Other accounts of cutting and crying “the neck”in Devonshire.

Another account of this old custom, written at Truro in 1839, runs thus: “Now, when all the corn was cut at Heligan, the farming men and maidens come in front of the house, and bring with them a small sheaf of corn, the last that has been cut, and this is adorned with ribbons and flowers, and one part is tied quite tight, so as to look like a neck. Then they cry out ‘Our (my) side, my side,’ as loud as they can; then the dairymaid gives the neck to the head farming-man. He takes it, and says, very loudly three times, ‘I have him, I have him, I have him.’ Then another farming-man shouts very loudly, ‘What have ye? what have ye? what have ye?’ Then the first says, ‘A neck, a neck, a neck.’ And when he has said this, all the people make a very great shouting. This they do three times, and after one famous shout go away and eat supper, and dance, and sing songs.”821 According to another account, “all went out to the field when the last corn was cut, the ‘neck’ was tied with ribbons and plaited, and they danced round it, and carried it to the great kitchen, where by-and-by the supper was. The words were as given in the previous account, and ‘Hip, hip, hack, heck, I have 'ee, I have 'ee, I have 'ee.’ It was hung up in the hall.” Another account relates that one of the men rushed from the field with the last sheaf, while the rest pursued him with vessels of water, which they tried to throw over the sheaf before it could be brought into the barn.822

Cutting “the neck”in Pembrokeshire.

Similar customs appear to have been formerly observed in Pembrokeshire, as appears from the following account, in which, however, nothing is said of the sonorous cries raised by the reapers when their work was done: “At harvest-time, in South Pembrokeshire, the last ears of corn left standing in the field were tied together, and the harvesters then tried to cut this neck by throwing their hatchets at it. What happened afterwards appears to have varied somewhat. I have been told by one old man that the one who got possession of the neck would carry it over into some neighbouring field, leave it there, and take to his heels as fast as he could; for, if caught, he had a rough time of it. The men who caught him would shut him up in a barn without food, or belabour him soundly, or perhaps shoe him, as it was called, beating the soles of his feet with rods – a very severe and much-dreaded punishment. On my grandfather's farm the man used to make for the house as fast as possible, and try to carry in the neck. The maids were on the look-out for him, and did their best to drench him with water. If they succeeded, they got the present of half-a-crown, which my grandfather always gave, and which was considered a very liberal present indeed. If the man was successful in dodging the maids, and getting the neck into the house without receiving the wetting, the half-crown became his. The neck was then hung up, and kept until the following year, at any rate, like the bunches of flowers or boughs gathered at the St. Jean, in the south of France. Sometimes the necks of many successive years were to be found hanging up together. In these two ways of disposing of the neck one sees the embodiment, no doubt, of the two ways of looking at the corn-spirit, as good (to be kept) or as bad (to be passed on to the neighbour).”823

Cutting “the neck”in Shropshire. Why the last corn cut is called “the neck.”
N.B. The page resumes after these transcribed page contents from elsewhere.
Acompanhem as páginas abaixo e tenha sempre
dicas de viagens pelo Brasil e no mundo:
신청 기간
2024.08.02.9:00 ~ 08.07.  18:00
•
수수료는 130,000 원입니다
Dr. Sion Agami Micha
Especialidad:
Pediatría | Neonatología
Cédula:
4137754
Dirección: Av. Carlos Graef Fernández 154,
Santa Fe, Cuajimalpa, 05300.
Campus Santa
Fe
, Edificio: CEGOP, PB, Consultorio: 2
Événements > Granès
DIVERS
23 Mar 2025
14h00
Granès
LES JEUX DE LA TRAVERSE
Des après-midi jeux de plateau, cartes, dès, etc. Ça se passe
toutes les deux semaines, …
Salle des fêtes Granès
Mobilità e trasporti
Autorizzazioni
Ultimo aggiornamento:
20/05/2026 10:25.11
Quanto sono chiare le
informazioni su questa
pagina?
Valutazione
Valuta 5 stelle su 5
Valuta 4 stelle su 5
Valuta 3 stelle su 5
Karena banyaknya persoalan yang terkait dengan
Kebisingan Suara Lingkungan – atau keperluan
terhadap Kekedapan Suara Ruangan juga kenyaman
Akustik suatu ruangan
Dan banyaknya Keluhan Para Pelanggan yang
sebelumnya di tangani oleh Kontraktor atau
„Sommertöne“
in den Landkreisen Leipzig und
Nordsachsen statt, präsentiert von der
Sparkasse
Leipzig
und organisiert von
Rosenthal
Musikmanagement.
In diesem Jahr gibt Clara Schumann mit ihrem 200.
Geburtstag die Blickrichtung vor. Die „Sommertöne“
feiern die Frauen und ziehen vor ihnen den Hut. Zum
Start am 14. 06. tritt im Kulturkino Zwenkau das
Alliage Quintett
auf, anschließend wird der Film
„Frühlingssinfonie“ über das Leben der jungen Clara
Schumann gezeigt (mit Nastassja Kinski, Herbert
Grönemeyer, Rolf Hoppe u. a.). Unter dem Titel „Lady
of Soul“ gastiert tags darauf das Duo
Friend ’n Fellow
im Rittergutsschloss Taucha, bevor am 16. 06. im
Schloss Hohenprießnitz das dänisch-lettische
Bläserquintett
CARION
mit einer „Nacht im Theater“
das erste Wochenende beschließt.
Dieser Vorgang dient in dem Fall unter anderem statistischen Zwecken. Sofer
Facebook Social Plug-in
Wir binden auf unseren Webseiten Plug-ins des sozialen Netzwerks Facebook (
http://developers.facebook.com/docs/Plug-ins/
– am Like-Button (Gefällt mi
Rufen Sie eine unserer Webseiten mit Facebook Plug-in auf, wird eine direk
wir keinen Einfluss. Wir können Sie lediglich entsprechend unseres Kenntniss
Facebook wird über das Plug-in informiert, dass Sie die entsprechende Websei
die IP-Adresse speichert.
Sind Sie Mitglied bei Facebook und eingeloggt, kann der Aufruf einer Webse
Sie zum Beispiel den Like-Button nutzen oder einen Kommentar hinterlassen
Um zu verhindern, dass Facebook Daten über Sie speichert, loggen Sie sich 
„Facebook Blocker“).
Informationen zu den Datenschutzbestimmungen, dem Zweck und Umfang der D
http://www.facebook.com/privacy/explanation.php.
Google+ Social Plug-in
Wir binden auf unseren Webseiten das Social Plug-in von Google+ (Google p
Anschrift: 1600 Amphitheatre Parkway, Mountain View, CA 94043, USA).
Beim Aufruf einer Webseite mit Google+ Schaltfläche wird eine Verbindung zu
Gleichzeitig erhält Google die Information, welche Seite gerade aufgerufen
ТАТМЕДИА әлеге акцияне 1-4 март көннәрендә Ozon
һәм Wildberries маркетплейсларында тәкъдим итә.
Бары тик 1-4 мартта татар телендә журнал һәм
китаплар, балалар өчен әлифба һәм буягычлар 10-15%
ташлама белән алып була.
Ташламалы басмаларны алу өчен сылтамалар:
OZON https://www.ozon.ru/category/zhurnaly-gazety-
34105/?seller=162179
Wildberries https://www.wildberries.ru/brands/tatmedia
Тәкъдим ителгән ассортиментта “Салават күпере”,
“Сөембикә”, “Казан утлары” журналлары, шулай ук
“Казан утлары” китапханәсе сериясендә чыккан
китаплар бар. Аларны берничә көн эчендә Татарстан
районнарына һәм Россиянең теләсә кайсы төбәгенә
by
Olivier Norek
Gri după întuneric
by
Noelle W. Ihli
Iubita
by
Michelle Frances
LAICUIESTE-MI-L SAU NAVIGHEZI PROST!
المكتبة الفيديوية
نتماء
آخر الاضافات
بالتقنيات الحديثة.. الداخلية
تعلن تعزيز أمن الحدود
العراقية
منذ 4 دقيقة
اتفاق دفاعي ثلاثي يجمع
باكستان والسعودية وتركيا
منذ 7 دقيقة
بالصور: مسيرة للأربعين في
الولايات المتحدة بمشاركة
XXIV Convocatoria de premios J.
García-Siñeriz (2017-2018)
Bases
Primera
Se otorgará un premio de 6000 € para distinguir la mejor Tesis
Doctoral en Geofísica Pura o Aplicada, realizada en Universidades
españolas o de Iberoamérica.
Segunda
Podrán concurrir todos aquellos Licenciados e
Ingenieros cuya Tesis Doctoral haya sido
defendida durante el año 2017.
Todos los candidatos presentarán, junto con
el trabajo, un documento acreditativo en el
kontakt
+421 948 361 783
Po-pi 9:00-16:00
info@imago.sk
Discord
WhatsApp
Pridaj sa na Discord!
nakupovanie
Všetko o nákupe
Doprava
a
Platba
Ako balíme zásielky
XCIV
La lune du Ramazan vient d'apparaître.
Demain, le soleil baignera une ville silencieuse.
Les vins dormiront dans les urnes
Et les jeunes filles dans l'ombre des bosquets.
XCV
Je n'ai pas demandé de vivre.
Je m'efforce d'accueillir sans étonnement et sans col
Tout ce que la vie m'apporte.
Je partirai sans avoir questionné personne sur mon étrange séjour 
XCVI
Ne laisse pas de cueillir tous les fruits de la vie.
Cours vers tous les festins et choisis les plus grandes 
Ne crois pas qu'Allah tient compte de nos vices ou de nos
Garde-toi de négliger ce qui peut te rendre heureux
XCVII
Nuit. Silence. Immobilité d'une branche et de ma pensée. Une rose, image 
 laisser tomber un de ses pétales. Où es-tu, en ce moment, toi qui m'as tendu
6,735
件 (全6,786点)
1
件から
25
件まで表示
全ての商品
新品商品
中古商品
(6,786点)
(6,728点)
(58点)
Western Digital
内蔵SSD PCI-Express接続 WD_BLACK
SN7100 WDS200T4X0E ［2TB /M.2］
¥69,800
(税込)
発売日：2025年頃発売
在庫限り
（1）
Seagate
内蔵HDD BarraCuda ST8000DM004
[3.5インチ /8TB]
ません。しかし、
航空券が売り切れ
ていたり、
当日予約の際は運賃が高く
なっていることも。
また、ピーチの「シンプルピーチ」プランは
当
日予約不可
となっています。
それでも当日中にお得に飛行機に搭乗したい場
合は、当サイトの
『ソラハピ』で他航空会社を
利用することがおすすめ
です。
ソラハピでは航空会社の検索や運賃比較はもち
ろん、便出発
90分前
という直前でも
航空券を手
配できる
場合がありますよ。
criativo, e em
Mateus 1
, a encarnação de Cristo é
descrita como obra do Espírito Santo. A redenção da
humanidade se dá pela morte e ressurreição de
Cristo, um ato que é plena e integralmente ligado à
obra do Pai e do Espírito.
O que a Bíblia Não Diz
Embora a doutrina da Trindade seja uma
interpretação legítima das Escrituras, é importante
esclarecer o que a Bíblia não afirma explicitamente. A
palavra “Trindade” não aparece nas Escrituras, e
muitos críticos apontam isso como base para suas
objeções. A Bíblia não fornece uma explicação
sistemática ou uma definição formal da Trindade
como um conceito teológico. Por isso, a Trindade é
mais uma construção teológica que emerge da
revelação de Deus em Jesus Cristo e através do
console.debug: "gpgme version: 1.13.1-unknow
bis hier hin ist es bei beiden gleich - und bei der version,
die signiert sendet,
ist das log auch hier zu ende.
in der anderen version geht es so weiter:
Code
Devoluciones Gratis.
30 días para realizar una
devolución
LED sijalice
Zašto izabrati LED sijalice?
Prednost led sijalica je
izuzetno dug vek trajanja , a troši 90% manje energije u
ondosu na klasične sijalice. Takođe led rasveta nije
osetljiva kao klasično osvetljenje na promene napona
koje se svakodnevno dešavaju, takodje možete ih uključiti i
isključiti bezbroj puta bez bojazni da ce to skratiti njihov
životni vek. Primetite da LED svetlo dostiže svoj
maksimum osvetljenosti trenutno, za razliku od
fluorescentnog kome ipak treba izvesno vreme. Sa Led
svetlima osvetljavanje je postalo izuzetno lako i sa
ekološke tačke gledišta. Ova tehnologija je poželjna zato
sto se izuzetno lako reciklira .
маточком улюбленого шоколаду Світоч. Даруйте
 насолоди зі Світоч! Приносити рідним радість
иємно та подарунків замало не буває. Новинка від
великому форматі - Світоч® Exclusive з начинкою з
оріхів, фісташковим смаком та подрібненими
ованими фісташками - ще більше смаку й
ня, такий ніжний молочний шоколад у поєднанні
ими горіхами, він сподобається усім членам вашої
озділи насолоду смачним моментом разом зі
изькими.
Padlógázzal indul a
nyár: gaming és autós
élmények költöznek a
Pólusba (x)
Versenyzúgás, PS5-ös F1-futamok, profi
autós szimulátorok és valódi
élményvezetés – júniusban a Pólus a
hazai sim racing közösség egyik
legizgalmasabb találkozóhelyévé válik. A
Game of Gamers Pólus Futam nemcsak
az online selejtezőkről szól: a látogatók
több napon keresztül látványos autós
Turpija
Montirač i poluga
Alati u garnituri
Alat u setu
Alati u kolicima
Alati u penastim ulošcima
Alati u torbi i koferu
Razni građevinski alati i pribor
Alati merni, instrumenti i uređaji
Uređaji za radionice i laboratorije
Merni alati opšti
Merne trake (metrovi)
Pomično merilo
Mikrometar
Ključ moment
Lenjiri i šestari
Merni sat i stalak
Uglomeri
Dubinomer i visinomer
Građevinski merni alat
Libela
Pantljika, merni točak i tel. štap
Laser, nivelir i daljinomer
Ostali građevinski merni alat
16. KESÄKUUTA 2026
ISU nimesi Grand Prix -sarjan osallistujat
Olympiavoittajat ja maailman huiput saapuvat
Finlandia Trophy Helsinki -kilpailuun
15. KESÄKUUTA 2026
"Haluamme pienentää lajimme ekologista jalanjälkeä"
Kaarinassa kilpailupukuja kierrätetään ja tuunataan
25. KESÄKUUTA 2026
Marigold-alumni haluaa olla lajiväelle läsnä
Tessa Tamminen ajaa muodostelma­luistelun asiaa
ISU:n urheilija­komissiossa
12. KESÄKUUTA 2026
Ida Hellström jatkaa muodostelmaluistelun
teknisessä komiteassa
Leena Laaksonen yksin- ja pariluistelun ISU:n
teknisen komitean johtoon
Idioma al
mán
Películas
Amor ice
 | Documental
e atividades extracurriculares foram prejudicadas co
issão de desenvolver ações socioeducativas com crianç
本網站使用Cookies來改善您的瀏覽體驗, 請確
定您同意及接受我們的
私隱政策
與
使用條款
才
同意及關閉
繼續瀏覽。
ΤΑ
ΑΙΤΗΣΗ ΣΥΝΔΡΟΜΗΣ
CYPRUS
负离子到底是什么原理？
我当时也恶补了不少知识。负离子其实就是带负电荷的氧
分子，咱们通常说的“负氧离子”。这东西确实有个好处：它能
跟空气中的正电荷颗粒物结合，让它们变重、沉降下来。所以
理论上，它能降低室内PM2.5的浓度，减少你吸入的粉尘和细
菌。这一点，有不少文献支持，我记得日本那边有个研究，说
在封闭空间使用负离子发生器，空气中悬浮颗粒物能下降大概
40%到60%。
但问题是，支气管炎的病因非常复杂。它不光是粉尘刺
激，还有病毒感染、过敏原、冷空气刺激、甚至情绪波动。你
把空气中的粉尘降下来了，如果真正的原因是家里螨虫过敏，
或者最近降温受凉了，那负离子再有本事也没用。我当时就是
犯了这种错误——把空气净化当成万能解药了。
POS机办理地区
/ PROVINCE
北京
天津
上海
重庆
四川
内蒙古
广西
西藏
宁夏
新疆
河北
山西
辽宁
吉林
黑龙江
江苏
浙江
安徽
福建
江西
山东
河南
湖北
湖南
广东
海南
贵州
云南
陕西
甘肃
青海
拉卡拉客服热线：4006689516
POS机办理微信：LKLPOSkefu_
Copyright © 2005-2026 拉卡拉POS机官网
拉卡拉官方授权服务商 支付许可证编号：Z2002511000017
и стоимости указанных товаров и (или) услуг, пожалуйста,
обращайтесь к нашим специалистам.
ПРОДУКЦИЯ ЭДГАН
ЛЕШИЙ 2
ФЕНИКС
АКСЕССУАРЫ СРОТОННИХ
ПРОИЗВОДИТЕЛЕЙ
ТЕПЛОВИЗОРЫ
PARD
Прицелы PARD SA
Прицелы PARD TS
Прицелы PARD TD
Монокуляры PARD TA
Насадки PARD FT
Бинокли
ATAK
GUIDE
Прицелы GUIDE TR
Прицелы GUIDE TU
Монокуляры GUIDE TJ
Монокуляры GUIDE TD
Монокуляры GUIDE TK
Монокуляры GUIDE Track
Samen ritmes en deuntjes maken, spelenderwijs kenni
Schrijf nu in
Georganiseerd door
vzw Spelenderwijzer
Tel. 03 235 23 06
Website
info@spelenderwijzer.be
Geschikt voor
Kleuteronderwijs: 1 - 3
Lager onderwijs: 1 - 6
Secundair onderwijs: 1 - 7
In the foregoing customs a particular bunch of ears, generally the last left standing,824 is conceived as the neck of the corn-spirit, who is consequently beheaded when the bunch is cut down. Similarly in Shropshire the name “neck,” or “the gander's neck,” used to be commonly given to the last handful of ears left standing in the middle of the field when all the rest of the corn was cut. It was plaited together, and the reapers, standing ten or twenty paces off, threw their sickles at it. Whoever cut it through was said to have cut off the gander's neck. The “neck” was taken to the farmer's wife, who was supposed to keep it in the house for good luck till the next harvest came round.825 Near Trèves, the man who reaps the last standing corn “cuts the goat's neck off.”826 At Faslane, on the Gareloch (Dumbartonshire), the last handful of standing corn was sometimes called the “head.”827 At Aurich, in East Friesland, the man who reaps the last corn “cuts the hare's tail off.”828 In mowing down the last corner of a field French reapers sometimes call out, “We have the cat by the tail.”829 In Bresse (Bourgogne) the last sheaf represented the fox. Beside it a score of ears were left standing to form the tail, and each reaper, going back some paces, threw his sickle at it. He who succeeded in severing it “cut off the fox's tail,” and a cry of “You cou cou!” was raised in his honour.830 These examples leave no room to doubt the meaning of the Devonshire and Cornish expression “the neck,” as applied to the last sheaf. The corn-spirit is conceived in human or animal form, and the last standing corn is part of its body – its neck, its head, or its tail. Sometimes, as we have seen, the last corn is regarded as the navel-string.831 Lastly, the Devonshire custom of drenching with water the person who brings in “the neck” is a rain-charm, such as we have had many examples of. Its parallel in the mysteries of Osiris was the custom of pouring water on the image of Osiris or on the person who represented him.

 

Cries of the reapers in Germany.

In Germany cries of Waul! or Wol! or Wôld! are sometimes raised by the reapers at cutting the last corn. Thus in some places the last patch of standing rye was called the Waul-rye; a stick decked with flowers was inserted in it, and the ears were fastened to the stick. Then all the reapers took off their hats and cried thrice, “Waul! Waul! Waul!” Sometimes they accompanied the cry by clashing with their whetstones on their scythes.832

Chapter VIII. The Corn-Spirit as an Animal

§ 1. Animal Embodiments of the Corn-spirit

The corn-spirit as an animal.

In some of the examples which I have cited to establish the meaning of the term “neck” as applied to the last sheaf, the corn-spirit appears in animal form as a gander, a goat, a hare, a cat, and a fox. This introduces us to a new aspect of the corn-spirit, which we must now examine. By doing so we shall not only have fresh examples of killing the god, but may hope also to clear up some points which remain obscure in the myths and worship of Adonis, Attis, Osiris, Dionysus, Demeter, and Virbius.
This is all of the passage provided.